Nowadays it comes to the table all fancy, covered in finely diced tomato, pomegranate seeds and crispy sev, but I remember this dish when it made its debut at London Street when it was less glamorous but no less delicious. It never needed the makeover, although it looks beautiful now, because it was a knockout from day one. Like many of Clay’s starters and small plates, it’s absolutely perfect for sharing which just reinforces the kind of place Clay’s is, where meals are all about shared experiences. I just love that. The menu describes it as “a childhood favourite snack”: and to think I had to make do with Nice N’ Spicy Nik Naks.

11. Lamb with cumin, Kungfu Kitchen

I had this dish on my second ever visit to Kungfu Kitchen, and I could have told you then that it would be one of Reading’s 50 best dishes four years later, barring any disasters like Kungfu Kitchen burning to the ground. I found it very difficult to imagine I’d ever live in a town where there were fifty dishes better than this, and if I did I imagine Kungfu Kitchen would still be behind more than one or two of them.

It’s deceptively simple – ribbons of almost-pink lamb, fried as little as they can get away with, with onions, chillies, coriander and sesame seeds. But the devil is in the detail, in that sauce, reduced and clinging to every crinkle of the meat, rich with cumin, deep, delicious and unlike anything else.

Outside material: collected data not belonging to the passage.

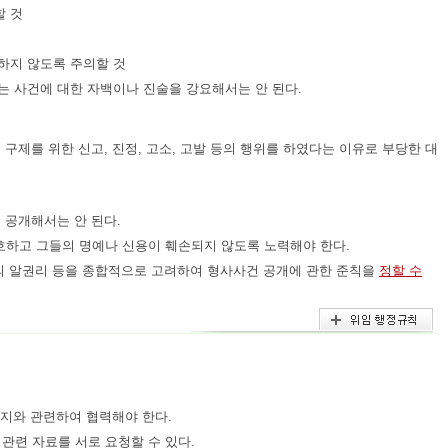
할 것
신하지 않도록 주의할 것
는 사건에 대한 자백이나 진술을 강요해서는 안 된다.
제를 위한 신고, 진정, 고소, 고발 등의 행위를 하였다는 이유로 부당한 대
 공개해서는 안 된다.
호하고 그들의 명예나 신용이 훼손되지 않도록 노력해야 한다.
의 알권리 등을 종합적으로 고려하여 형사사건 공개에 관한 준칙을
정할 수
유지와 관련하여 협력해야 한다.
관련 자료를 서로 요청할 수 있다.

Well: I say that, but I remember trying a similar dish, a couple of years previously, at Memory Of Sichuan. Memory Of Sichuan is not a bad restaurant at all, but comparing their dish to KFK’s is like comparing a Rolf Harris painting to a Turner. One last thing – this is a dish to attack on arrival, to wolf down. You want that lamb almost still bleating, before it continues to cook through and those fibres toughen. Think of it as a licence for gluttony.

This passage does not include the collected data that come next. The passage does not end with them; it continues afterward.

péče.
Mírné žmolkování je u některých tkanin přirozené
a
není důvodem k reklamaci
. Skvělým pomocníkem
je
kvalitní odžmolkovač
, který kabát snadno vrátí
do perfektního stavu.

This piece is part of Edible Reading at 10. See also:

2 thoughts on “ER at 10: Reading’s 50 best dishes (20-11)

  1. Tim Evans's avatar Tim Evans

    I was pleased to see the aubergine dish from Kungfu Kitchen featured, because I’d had it before and really enjoyed it. So on a recent visit I decided to order it – something that they seemed utterly unsurprised by (presumably thanks to your top 50 list). Unfortunately it turned out that sweet and sour deep fried aubergine was not in fact the dish I’d enjoyed before, which I now suspect was probably the braised aubergine. Contrary to the review, I found the sweet and sour aubergine excessively sweet and the nondescript sauce did not redeem it. It was perhaps the second least enjoyable aubergine dish I have ever eaten, and I’m mystified as to why it appears on the list. Sorry!